# Assignment
Find the line that contains "Illes Balears"; please output it and each line after it, exactly as shown, up to the end of the entries below, skipping pictures.

Saved entries:
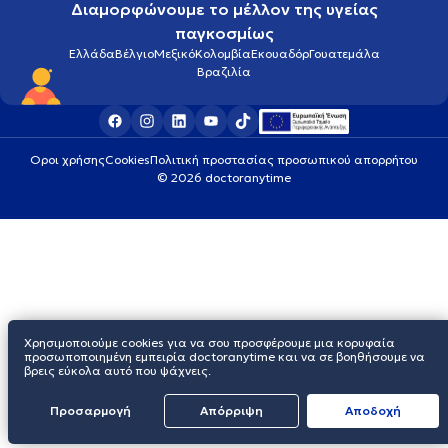
Διαμορφώνουμε το μέλλον της υγείας
παγκοσμίως
Ελλάδα
Βέλγιο
Μεξικό
Κολομβία
Εκουαδόρ
Γουατεμάλα
Βραζιλία
Οροι χρήσης
Cookies
Πολιτική προστασίας προσωπικού απορρήτου
© 2026 doctoranytime
Χρησιμοποιούμε cookies για να σου προσφέρουμε μια κορυφαία
προσωποποιημένη εμπειρία doctoranytime και να σε βοηθήσουμε να
βρεις εύκολα αυτό που ψάχνεις.
Προσαρμογή
Απόρριψη
Aποδοχή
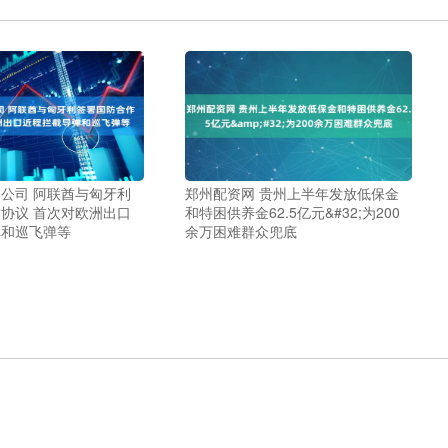
公司 阿联酋与匈牙利
郑州配资网 贵州上半年发放低保金
协议 首次对欧洲出口
和特困供养金62.5亿元&#32;为200
弹和巡飞弹等
余万困难群众兜底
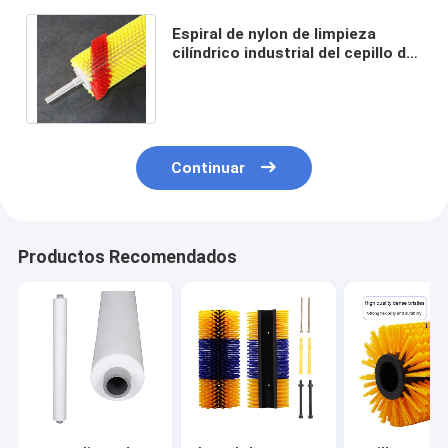
Espiral de nylon de limpieza
cilíndrico industrial del cepillo del
rodillo de la cerda de la verdura y
de la fruta
Continuar
Productos Recomendados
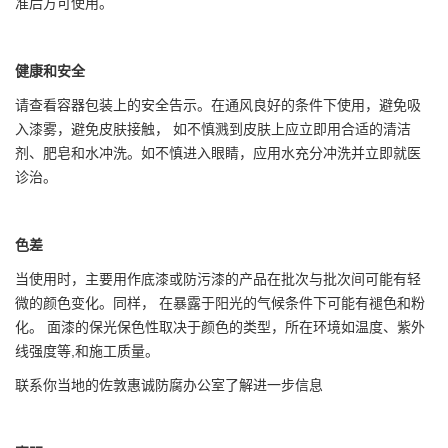
准后方可使用。
健康和安全
请查看容器包装上的安全告示。在通风良好的条件下使用，避免吸
入漆雾，避免皮肤接触， 如不慎溅到皮肤上应立即用合适的清洁
剂、肥皂和水冲洗。如不慎进入眼睛，应用水充分冲洗并立即就医
诊治。
色差
当使用时，主要用作底漆或防污漆的产品在批次与批次间可能有轻
微的颜色变化。同样， 在暴露于阳光的气候条件下可能有褪色和粉
化。 面漆的保光保色性取决于颜色的类型，所在环境如温度、紫外
线强度等,和施工质量。
联系你当地的佐敦惠诚防腐办公室了解进一步信息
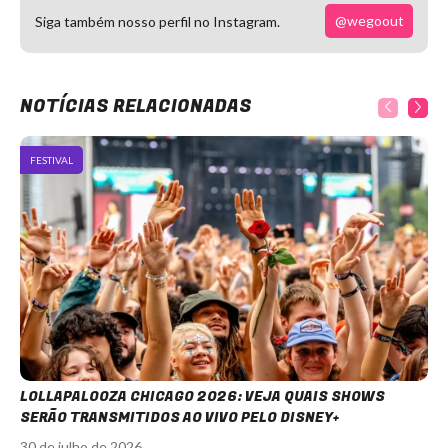
@wegoout
Siga também nosso perfil no Instagram.
NOTÍCIAS RELACIONADAS
FESTIVAL
LOLLAPALOOZA CHICAGO 2026: VEJA QUAIS SHOWS
SERÃO TRANSMITIDOS AO VIVO PELO DISNEY+
30 de julho de 2026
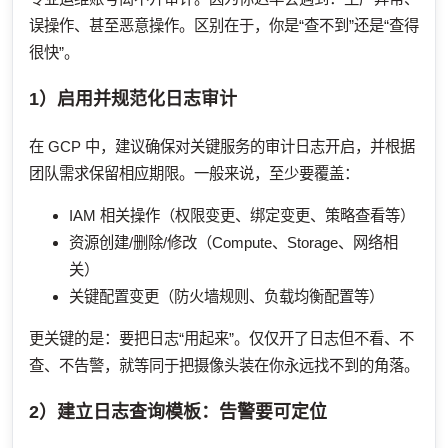
误操作、甚至恶意操作。区别在于，你是“查不到”还是“查得
很快”。
1）启用并规范化日志审计
在 GCP 中，建议确保对关键服务的审计日志开启，并根据
团队需求保留相应期限。一般来说，至少要覆盖：
IAM 相关操作（权限变更、绑定变更、策略查看等）
资源创建/删除/修改（Compute、Storage、网络相
关）
关键配置变更（防火墙规则、负载均衡配置等）
更关键的是：要把日志“用起来”。仅仅开了日志但不看、不
查、不告警，就等同于把摄像头装在你永远找不到的角落。
2）建立日志查询模板：告警要可定位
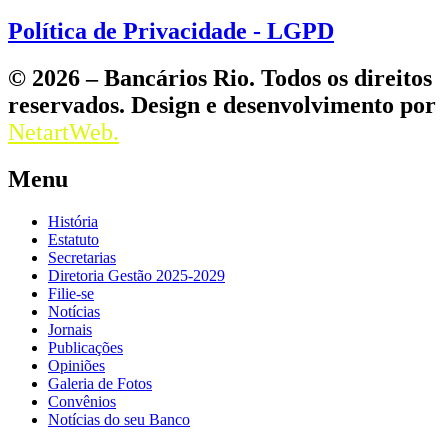
Política de Privacidade - LGPD
© 2026 – Bancários Rio. Todos os direitos
reservados. Design e desenvolvimento por
NetartWeb.
Menu
História
Estatuto
Secretarias
Diretoria Gestão 2025-2029
Filie-se
Notícias
Jornais
Publicações
Opiniões
Galeria de Fotos
Convênios
Notícias do seu Banco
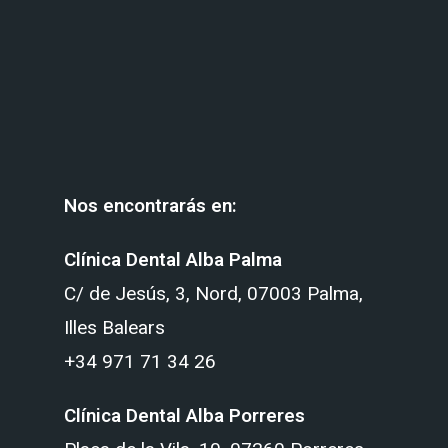
Nos encontrarás en:
Clínica Dental Alba Palma
C/ de Jesús, 3, Nord, 07003 Palma,
Illes Balears
+34 971 71 34 26
Clínica Dental Alba Porreres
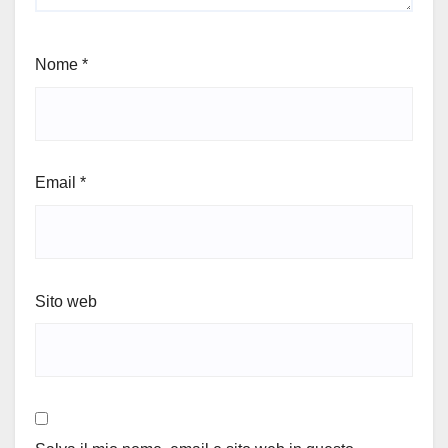
Nome
*
Email
*
Sito web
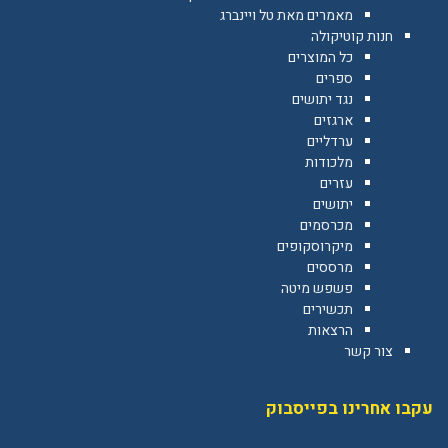
מאמרים מאת טל ויינברג
חנות קוטיקולה
כל המוצרים
ספרים
נגד יתושים
ארגזים
ערדליים
מלכודות
עזרים
יתושים
מכרסמים
מיקרוסקופים
מרססים
פשפש מיטה
תכשירים
הרצאות
צור קשר
עקבו אחרינו בפייסבוק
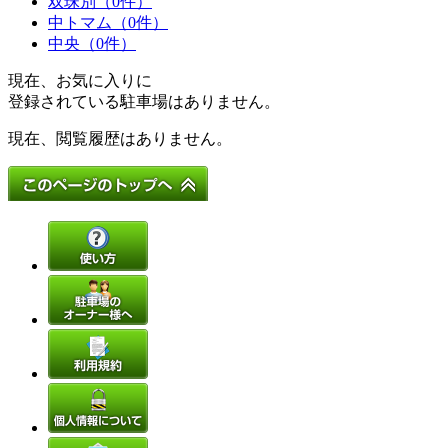
双珠別（0件）
中トマム（0件）
中央（0件）
現在、お気に入りに
登録されている駐車場はありません。
現在、閲覧履歴はありません。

# Solved problem
Illes Balears
+34 971 71 34 26
Clínica Dental Alba Porreres
Nome
*
Email
*
Sito web
מאמרים מאת טל ויינברג
חנות קוטיקולה
כל המוצרים
ספרים
נגד יתושים
ארגזים
ערדליים
מלכודות
עזרים
יתושים
מכרסמים
מיקרוסקופים
מרססים
פשפש מיטה
תכשירים
הרצאות
צור קשר
עקבו אחרינו בפייסבוק
双珠別（0件）
中トマム（0件）
中央（0件）
現在、お気に入りに
登録されている駐車場はありません。
現在、閲覧履歴はありません。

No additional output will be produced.